Show HN: Program Synthesis for Ruby

  • > Given a method specification in the form of tests, type and effect annotations with RDL, this synthesizes a Ruby function that will pass the tests. This reduces programmer effort to just writing tests that specify the function behavior and the computer writing the function implementation for you.

    That's really neat! But doesn't this just mean that instead of writing your code and logic in Ruby you're writing it in RDL?

    Also, it would be great to see some examples in the README or in an examples folder. It's kind of hard for me to tell exactly what I need to write and what to call to generate the Ruby.

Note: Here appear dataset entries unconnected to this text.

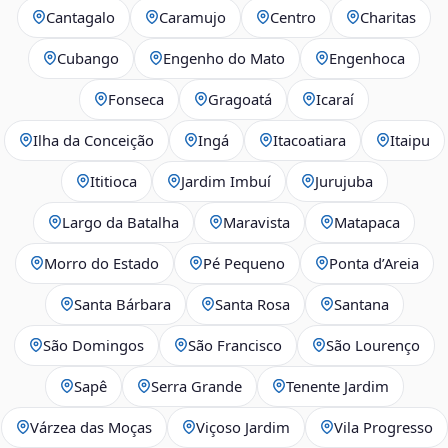
Cantagalo
Caramujo
Centro
Charitas
Cubango
Engenho do Mato
Engenhoca
Fonseca
Gragoatá
Icaraí
Ilha da Conceição
Ingá
Itacoatiara
Itaipu
Ititioca
Jardim Imbuí
Jurujuba
Largo da Batalha
Maravista
Matapaca
Morro do Estado
Pé Pequeno
Ponta d’Areia
Santa Bárbara
Santa Rosa
Santana
São Domingos
São Francisco
São Lourenço
Sapê
Serra Grande
Tenente Jardim
Várzea das Moças
Viçoso Jardim
Vila Progresso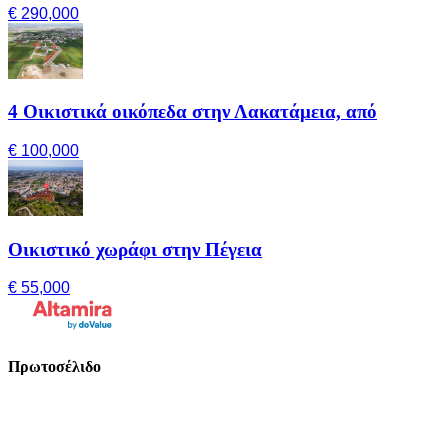
€ 290,000
4 Οικιστικά οικόπεδα στην Λακατάμεια, από
€ 100,000
Οικιστικό χωράφι στην Πέγεια
€ 55,000
Πρωτοσέλιδο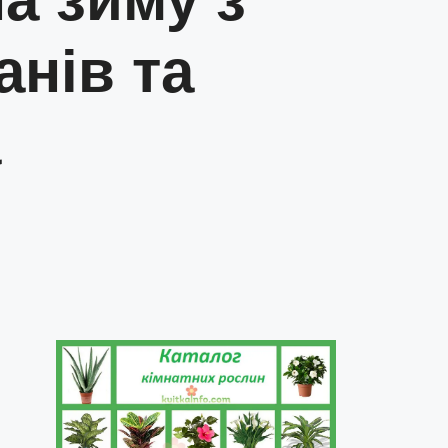
анів та
а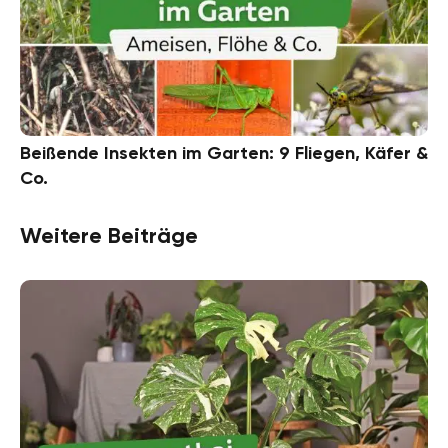
Beißende Insekten im Garten: 9 Fliegen, Käfer &
Co.
Weitere Beiträge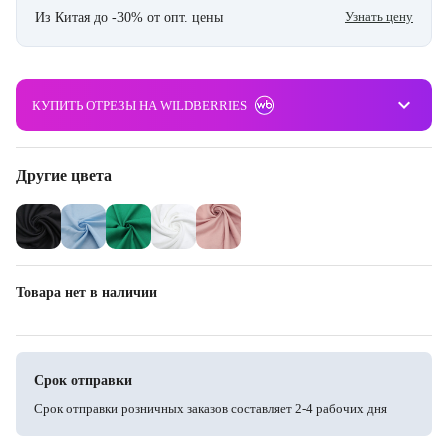
Узнать цену
Из Китая до -30% от опт. цены
keyboard_arrow_down
КУПИТЬ ОТРЕЗЫ НА WILDBERRIES
Другие цвета
Товара нет в наличии
Срок отправки
Срок отправки розничных заказов составляет 2-4 рабочих дня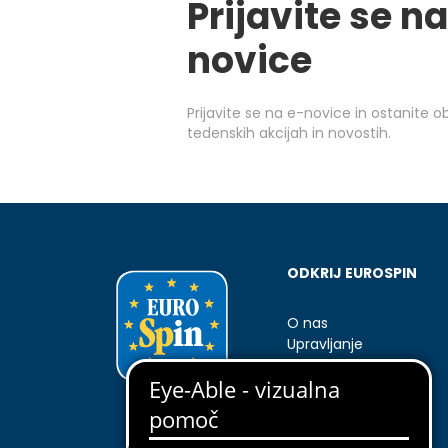
Prijavite se na
novice
Prijavite se na e-novice in ostanite 
tedenskih akcijah in novostih.
ODKRIJ EUROSPIN
O nas
Upravljanje
Nova otvoritev
Kontakti
Rezervni deli Enkho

  • Interesting. Reminds me of my time at university using something called Progol. You gave it positive and negative cases and it's algorithm would (very slowly) try and come up with Prolog code that fit it.

    It was an interesting idea but in reality we spent so much time having to spoon-feed it more and more carefully constructed examples that it just seemed pointless.

    Not to say that this will suffer from the same issue, but I do wonder if the benefit will really be significant enough to make it worth it.

  • I'm writing a Rails API app (for a customer) that is a client to Alexa's Skill Management API and is a server for a backend app. I have tests but I'm afraid that without a 100% coverage of all corner cases I'll be disappointed by some results and it could be difficult to manually fix the code generated by the program. Am I overly pessimistic?